Face à cette situation critique, l'intersyndicale organise une semaine d'actions du 30 mars au 3 avril, avec une journée nationale de grève prévue le 31 mars. Cette mobilisation s'inscrit dans un mouvement de protestation plus large qui a déjà vu plusieurs actions se dérouler à travers la France depuis la mi-février.

Le 17 février dernier, plusieurs centaines de personnes ont manifesté à Paris tandis qu'en Île-de-France, environ 6,16% des enseignants observaient un mouvement de grève. À Bordeaux, une centaine de professeurs, rejoints par des parents d'élèves, se sont rassemblés devant le rectorat le 11 mars pour exprimer leur inquiétude.

Des chiffres qui font débat

Selon les projections officielles, 4.000 suppressions de postes d'enseignants sont attendues pour la rentrée 2026, toutes catégories confondues (public et privé). Ce chiffre se décompose en 1.891 postes dans le premier degré public et 1.365 dans le second degré.

Le ministre de l'Éducation nationale, Édouard Geffray, justifie ces mesures par une « chute démographique vertigineuse ». Les statistiques du ministère indiquent effectivement une diminution de 1,7% des effectifs élèves à la rentrée 2025, avec 106.900 élèves de moins qu'en 2024.

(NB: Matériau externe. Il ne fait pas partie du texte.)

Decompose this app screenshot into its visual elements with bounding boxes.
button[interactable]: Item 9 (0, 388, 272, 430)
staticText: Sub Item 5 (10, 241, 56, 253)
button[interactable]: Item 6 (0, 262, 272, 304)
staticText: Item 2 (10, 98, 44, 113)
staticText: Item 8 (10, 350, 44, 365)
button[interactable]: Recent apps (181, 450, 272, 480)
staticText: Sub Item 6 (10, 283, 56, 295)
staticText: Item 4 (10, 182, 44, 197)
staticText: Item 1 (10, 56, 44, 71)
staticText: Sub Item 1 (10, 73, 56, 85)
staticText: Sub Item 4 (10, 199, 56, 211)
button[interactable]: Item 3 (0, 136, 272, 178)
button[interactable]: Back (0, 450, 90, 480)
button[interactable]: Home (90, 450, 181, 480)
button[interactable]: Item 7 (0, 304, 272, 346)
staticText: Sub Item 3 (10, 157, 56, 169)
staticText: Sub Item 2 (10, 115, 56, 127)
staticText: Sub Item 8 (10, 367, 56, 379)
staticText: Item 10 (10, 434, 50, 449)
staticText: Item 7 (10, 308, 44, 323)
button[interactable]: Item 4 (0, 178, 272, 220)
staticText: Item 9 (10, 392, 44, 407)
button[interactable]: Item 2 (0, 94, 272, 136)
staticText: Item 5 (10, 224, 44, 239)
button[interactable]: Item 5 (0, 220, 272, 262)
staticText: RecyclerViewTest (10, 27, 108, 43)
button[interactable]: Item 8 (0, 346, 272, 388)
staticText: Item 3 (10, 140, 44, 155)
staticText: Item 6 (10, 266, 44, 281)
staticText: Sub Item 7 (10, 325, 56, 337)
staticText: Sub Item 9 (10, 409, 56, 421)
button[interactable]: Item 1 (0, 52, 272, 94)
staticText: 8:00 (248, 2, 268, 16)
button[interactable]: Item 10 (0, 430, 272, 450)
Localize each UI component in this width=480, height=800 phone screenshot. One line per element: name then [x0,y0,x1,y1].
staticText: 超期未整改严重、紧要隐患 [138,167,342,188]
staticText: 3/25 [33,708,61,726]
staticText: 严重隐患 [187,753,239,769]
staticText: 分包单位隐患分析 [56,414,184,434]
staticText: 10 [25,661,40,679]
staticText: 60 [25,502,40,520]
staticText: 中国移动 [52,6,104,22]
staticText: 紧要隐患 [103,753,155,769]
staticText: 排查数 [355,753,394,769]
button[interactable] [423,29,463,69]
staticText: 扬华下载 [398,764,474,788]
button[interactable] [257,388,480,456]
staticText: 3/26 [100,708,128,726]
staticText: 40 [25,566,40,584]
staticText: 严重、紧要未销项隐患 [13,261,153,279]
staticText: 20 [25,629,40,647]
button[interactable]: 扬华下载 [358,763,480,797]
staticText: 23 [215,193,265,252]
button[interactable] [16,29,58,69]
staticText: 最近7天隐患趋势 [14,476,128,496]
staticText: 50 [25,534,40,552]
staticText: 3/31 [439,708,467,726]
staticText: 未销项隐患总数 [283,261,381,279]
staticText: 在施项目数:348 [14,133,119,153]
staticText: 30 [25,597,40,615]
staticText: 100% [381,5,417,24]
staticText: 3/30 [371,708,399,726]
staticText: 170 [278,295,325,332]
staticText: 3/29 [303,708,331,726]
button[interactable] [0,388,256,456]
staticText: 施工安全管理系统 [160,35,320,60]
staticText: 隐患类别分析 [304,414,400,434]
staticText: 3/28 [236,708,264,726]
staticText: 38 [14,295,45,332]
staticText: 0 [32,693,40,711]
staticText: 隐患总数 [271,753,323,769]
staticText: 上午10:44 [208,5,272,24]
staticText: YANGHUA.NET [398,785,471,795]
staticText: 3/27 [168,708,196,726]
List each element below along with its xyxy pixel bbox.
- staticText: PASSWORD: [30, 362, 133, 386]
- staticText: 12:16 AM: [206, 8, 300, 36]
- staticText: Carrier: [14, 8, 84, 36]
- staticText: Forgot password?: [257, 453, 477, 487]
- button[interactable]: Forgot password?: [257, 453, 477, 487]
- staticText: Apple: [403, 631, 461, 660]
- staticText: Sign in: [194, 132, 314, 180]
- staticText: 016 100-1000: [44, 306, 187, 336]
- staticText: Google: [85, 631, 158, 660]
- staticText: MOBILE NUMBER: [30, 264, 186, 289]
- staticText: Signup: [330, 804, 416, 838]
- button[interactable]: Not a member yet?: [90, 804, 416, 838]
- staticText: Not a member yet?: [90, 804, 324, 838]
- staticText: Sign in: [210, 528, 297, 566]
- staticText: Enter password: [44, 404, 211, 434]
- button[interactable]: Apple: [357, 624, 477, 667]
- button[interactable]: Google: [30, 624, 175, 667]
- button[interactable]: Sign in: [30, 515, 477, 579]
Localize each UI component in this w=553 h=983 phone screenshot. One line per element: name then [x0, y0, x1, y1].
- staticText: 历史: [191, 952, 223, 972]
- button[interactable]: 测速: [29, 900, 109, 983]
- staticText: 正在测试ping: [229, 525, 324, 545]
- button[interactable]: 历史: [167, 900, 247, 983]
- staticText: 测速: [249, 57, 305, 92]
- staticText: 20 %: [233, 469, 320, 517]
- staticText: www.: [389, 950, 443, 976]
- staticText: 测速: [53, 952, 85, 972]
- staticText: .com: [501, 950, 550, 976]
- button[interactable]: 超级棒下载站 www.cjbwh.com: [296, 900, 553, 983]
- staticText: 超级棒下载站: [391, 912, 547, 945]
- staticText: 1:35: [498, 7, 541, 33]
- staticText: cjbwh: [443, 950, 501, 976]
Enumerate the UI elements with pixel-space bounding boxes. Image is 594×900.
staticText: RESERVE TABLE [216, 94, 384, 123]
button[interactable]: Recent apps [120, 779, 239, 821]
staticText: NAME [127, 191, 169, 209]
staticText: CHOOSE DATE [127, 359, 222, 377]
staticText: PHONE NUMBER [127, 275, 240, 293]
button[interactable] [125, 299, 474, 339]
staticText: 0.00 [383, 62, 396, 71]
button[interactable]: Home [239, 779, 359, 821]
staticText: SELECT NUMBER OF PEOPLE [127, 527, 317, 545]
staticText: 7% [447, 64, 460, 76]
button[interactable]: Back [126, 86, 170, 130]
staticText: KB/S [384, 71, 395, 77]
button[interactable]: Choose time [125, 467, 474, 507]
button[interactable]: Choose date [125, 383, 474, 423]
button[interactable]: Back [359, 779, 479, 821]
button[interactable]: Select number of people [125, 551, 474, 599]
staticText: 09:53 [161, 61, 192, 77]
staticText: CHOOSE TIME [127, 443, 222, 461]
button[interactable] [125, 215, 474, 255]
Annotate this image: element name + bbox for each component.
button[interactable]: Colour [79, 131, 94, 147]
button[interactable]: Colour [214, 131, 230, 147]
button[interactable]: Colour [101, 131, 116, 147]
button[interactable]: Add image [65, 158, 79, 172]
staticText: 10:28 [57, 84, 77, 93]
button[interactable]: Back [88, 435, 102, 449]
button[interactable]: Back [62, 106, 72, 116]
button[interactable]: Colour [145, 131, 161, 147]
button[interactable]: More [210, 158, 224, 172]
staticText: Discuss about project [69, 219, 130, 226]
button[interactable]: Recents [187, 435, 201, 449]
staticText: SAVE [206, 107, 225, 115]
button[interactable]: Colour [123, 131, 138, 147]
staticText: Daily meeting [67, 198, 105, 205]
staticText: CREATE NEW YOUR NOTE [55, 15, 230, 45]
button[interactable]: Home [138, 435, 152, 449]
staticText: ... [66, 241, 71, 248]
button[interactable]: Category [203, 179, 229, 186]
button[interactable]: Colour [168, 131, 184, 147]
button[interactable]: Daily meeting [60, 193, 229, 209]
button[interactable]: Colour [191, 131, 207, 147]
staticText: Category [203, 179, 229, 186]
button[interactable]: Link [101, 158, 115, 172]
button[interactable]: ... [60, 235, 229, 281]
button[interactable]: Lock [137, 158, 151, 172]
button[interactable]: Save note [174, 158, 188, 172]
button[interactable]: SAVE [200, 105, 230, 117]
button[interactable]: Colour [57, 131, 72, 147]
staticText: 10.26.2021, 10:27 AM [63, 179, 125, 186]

Mais les syndicats contestent cette approche : « La baisse démographique doit être une opportunité pour faire baisser de manière significative le nombre d'élèves par classe », affirment-ils, dénonçant au contraire une politique qui aggrave les conditions d'apprentissage.

Un budget 2026 vivement critiqué

Les organisations syndicales qualifient le budget 2026 de synonyme de dégradation des conditions de travail et de poursuite du déclassement salarial des enseignants. Elles reprochent au gouvernement ses choix « court-termistes » et exigent un budget 2027 comportant des mesures concrètes de créations d'emplois et de revalorisation salariale sans contreparties.

Dans leur communiqué, les syndicats avertissent que « ces choix ne peuvent que dégrader encore davantage un service public d'Éducation déjà exsangue », appelant à une révision urgente de la politique éducative du gouvernement.